**INSTRUCTIONS TO FOLLOW:** Match on the string "right" in the entries below and return every matching line.

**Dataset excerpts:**
=-=-=-=-=

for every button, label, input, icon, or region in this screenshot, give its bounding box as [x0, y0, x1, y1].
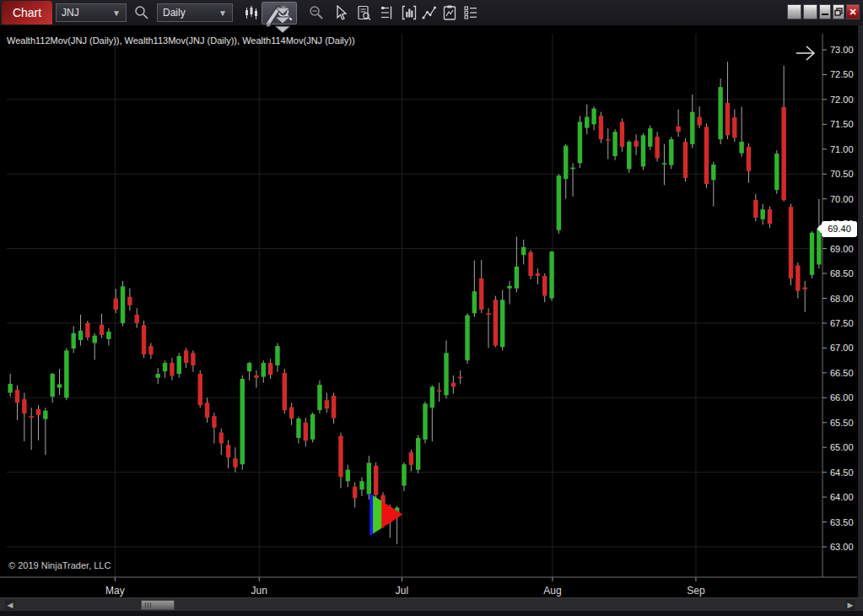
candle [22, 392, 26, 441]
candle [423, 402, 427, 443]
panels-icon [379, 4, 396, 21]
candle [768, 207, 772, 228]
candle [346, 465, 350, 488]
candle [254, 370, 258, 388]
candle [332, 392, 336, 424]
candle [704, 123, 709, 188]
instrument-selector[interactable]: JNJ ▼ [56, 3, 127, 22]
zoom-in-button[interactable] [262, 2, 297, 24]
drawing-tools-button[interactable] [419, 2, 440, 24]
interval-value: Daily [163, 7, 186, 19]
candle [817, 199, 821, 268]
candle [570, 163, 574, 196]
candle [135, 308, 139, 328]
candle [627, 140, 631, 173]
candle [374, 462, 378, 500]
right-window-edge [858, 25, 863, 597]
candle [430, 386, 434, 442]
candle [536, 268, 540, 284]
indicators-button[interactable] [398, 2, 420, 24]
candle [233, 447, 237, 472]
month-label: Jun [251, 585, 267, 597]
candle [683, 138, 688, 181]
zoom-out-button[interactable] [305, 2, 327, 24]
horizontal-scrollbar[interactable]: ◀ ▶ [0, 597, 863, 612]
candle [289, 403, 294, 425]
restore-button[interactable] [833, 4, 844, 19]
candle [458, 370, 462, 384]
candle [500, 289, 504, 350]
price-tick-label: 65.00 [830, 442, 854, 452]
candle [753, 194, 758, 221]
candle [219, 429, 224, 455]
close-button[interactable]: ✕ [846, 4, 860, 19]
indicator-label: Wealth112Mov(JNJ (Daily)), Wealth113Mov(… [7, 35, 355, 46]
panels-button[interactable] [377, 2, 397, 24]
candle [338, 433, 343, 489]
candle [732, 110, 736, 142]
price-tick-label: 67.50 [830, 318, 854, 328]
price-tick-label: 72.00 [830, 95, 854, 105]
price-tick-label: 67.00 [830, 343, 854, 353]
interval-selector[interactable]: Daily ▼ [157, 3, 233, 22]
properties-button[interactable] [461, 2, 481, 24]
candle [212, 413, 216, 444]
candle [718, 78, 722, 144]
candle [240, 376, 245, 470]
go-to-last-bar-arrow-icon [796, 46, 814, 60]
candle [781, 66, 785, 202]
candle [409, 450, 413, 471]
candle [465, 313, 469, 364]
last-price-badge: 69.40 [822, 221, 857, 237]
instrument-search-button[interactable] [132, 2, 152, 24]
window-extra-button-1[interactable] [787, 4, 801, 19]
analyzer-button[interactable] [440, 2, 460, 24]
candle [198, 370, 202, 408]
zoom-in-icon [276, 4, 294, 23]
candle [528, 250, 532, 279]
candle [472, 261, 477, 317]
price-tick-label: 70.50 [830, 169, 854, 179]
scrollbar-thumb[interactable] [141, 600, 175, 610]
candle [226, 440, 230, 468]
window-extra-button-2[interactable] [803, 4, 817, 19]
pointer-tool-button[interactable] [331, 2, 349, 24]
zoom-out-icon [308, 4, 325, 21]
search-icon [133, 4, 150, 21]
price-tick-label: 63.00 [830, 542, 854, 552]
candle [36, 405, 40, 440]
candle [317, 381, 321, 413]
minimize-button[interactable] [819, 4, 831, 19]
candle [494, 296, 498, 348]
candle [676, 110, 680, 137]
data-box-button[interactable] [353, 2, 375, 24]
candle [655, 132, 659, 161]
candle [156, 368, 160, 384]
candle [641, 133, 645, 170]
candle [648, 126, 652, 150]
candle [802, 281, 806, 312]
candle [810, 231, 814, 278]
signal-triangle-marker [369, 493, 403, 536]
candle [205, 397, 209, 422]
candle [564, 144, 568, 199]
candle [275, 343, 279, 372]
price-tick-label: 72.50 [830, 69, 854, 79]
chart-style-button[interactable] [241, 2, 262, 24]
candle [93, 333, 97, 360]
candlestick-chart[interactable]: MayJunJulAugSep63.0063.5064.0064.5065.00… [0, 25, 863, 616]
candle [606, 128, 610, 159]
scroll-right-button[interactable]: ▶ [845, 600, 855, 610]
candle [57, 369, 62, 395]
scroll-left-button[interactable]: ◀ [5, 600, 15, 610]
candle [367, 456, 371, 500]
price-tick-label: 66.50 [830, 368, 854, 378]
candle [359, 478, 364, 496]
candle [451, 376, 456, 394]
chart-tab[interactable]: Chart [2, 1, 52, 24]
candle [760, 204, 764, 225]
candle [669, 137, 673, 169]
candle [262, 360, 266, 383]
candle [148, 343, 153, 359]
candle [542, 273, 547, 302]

=-=-=-=-=

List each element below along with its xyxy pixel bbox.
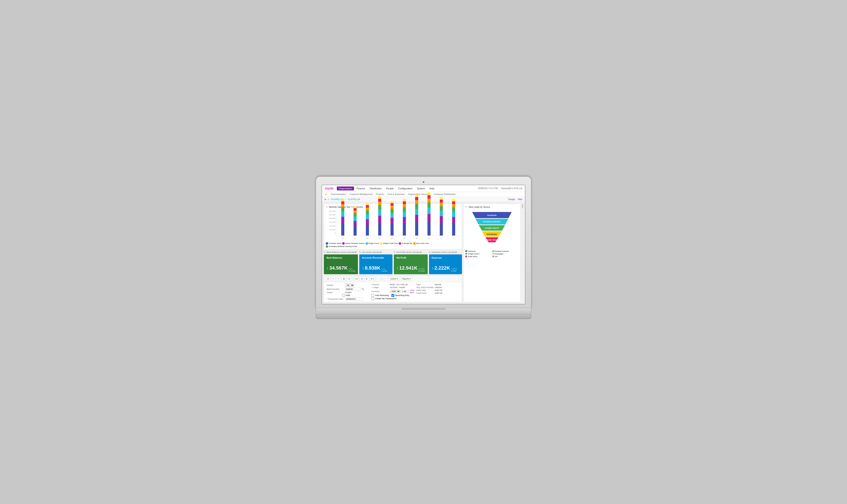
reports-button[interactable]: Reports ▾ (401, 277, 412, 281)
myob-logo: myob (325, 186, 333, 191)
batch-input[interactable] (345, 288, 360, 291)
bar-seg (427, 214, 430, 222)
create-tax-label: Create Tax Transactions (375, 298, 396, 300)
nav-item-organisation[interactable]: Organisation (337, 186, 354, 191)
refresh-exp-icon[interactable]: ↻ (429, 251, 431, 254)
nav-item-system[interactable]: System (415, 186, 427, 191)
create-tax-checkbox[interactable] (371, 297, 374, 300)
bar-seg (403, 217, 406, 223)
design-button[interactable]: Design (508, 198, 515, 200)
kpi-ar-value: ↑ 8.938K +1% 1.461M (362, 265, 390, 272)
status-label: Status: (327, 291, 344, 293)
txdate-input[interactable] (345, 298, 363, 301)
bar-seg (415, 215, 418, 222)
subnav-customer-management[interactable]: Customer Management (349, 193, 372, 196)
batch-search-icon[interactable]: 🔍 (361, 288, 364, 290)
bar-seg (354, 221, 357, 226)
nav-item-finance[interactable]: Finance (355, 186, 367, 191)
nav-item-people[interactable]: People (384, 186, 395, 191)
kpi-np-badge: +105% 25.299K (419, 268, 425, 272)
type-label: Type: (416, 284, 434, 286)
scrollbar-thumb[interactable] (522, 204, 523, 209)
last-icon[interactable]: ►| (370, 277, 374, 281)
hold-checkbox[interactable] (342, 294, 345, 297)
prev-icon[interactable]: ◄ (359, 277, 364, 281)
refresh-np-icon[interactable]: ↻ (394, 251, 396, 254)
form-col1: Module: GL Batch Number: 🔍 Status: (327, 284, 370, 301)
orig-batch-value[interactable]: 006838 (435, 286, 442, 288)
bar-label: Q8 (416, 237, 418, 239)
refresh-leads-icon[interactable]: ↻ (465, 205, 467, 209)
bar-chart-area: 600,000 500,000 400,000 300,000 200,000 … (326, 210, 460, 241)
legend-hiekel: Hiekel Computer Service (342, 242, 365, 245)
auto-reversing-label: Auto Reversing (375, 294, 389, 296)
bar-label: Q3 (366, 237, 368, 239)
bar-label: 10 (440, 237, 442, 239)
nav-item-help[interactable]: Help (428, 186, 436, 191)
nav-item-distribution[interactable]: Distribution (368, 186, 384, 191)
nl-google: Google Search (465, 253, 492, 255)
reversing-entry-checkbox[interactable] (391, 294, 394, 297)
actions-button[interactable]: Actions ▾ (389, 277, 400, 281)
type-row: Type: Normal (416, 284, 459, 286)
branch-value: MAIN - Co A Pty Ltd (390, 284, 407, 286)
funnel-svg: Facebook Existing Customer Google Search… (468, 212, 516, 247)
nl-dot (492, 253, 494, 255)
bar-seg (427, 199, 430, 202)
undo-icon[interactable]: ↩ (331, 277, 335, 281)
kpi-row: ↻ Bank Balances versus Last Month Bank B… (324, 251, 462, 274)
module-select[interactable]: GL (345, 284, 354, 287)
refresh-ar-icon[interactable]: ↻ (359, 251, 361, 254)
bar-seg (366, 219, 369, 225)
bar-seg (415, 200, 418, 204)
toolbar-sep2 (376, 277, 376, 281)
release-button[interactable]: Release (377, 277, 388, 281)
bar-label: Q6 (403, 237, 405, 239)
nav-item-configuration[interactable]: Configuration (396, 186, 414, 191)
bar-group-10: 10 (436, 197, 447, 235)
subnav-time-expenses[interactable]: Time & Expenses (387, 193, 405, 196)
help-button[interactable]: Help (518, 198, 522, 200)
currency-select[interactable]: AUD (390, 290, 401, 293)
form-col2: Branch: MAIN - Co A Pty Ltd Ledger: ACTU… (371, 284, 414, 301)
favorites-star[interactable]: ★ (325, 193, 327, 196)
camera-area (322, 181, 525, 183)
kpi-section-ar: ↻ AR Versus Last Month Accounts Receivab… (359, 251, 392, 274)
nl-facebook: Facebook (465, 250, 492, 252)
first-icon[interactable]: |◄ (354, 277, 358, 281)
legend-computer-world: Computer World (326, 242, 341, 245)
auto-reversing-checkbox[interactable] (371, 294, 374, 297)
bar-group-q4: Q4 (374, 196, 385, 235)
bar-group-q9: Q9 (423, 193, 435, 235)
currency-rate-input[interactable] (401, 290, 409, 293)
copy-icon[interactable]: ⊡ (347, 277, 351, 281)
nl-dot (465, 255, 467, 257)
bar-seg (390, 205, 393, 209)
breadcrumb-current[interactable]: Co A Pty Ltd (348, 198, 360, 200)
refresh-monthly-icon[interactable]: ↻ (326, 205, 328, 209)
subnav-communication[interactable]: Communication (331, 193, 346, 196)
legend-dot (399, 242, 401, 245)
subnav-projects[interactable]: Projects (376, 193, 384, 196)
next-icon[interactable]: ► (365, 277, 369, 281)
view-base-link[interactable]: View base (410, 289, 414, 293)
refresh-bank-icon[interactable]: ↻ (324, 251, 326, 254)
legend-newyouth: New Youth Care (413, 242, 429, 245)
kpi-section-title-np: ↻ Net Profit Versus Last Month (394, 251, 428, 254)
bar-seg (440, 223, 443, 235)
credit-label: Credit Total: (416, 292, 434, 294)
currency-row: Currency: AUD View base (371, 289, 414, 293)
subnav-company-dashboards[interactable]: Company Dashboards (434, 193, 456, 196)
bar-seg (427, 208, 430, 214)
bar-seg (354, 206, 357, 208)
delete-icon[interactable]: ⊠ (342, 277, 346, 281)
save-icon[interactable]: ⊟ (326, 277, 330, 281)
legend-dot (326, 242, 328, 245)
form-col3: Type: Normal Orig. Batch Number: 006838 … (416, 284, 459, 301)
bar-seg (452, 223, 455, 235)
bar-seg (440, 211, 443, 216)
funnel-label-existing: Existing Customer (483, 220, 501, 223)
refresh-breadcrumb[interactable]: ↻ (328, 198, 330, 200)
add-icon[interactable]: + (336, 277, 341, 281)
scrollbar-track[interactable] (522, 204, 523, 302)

=-=-=-=-=

**ANSWER BOX:**
right-window-edge [858, 25, 863, 597]
scroll-right-button[interactable]: ▶ [845, 600, 855, 610]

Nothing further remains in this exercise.